Collected data »
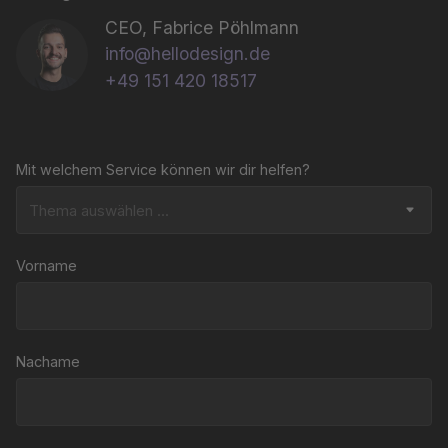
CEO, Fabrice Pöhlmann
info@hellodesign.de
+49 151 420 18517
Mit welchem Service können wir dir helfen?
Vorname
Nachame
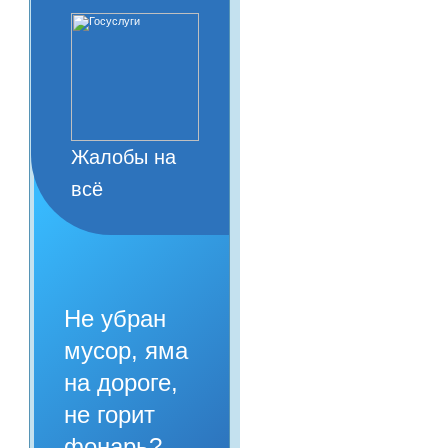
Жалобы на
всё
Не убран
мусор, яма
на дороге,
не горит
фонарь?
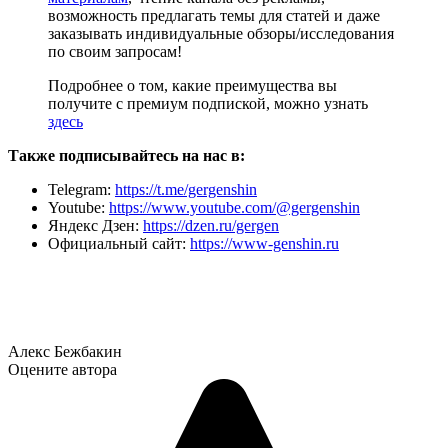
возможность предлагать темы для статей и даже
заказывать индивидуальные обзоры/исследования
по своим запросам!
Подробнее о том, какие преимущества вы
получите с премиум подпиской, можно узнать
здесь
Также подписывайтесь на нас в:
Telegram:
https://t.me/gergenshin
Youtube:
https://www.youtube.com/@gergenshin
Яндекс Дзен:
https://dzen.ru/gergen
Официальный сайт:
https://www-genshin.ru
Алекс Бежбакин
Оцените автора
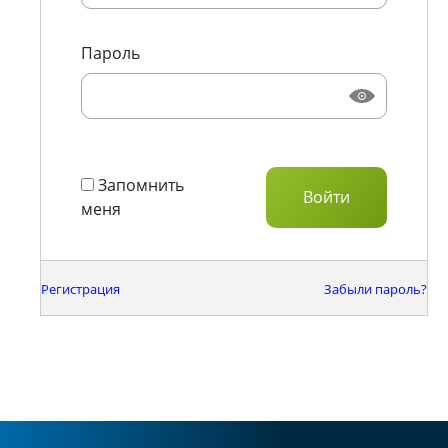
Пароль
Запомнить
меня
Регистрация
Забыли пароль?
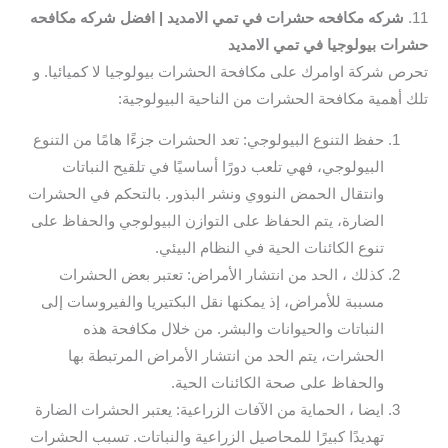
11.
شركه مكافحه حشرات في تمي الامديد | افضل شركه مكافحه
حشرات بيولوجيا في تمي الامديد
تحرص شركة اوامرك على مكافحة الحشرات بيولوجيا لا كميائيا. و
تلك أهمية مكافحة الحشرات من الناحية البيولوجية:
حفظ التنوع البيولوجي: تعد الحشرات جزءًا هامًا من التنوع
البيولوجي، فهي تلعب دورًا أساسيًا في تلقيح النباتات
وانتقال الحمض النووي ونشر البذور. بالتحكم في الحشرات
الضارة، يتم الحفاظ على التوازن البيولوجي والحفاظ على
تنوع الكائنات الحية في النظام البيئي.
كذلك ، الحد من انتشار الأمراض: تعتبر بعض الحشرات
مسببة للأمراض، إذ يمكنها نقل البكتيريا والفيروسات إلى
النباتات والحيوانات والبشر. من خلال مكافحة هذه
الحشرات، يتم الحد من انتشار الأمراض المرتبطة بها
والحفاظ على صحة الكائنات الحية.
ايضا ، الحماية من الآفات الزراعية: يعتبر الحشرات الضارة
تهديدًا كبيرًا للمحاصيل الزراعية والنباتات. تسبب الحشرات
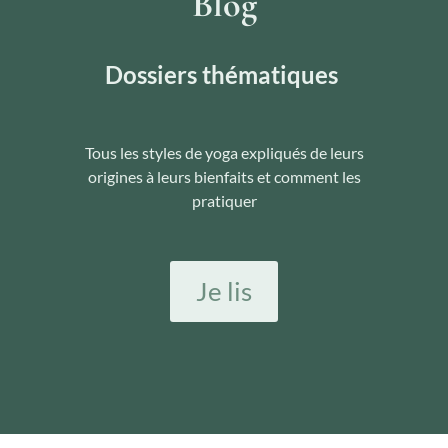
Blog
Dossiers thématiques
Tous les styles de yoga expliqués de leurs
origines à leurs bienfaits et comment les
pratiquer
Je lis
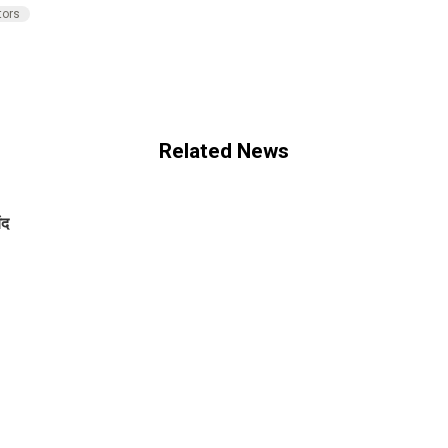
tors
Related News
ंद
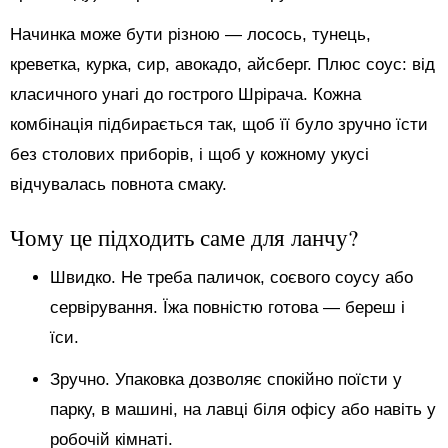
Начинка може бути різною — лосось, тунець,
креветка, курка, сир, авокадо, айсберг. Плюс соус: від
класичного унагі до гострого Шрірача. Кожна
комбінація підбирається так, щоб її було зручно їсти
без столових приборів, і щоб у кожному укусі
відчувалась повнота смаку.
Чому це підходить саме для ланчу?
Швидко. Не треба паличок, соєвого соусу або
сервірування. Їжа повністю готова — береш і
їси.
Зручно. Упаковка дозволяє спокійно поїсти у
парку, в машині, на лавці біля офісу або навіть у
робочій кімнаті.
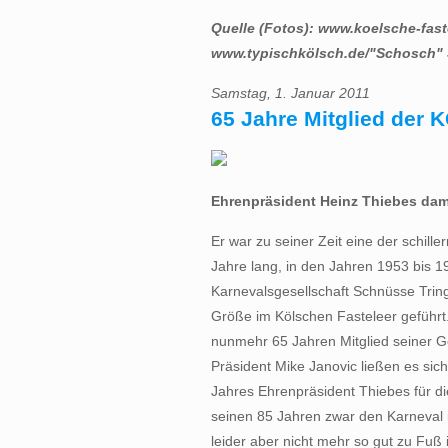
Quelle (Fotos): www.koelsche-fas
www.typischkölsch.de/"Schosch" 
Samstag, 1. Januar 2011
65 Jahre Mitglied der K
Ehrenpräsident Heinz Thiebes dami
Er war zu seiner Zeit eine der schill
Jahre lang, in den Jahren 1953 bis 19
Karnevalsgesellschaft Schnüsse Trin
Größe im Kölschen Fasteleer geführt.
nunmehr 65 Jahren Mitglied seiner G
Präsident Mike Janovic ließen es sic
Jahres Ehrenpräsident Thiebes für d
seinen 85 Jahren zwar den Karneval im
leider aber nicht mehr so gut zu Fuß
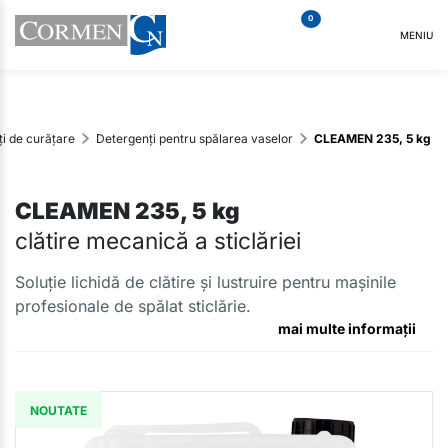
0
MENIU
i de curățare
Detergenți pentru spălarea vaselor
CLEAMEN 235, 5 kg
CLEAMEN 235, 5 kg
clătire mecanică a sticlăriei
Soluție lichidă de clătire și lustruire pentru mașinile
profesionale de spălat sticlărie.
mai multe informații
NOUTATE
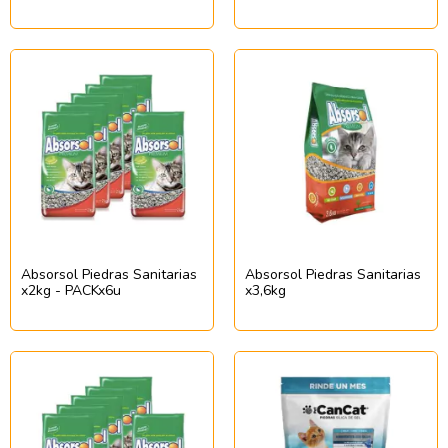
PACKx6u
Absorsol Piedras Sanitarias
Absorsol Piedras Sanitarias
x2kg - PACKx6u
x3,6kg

Task item »
Report all lines above with "Mitglied".

Output of the exercise »
65 Jahre Mitglied der K
nunmehr 65 Jahren Mitglied seiner G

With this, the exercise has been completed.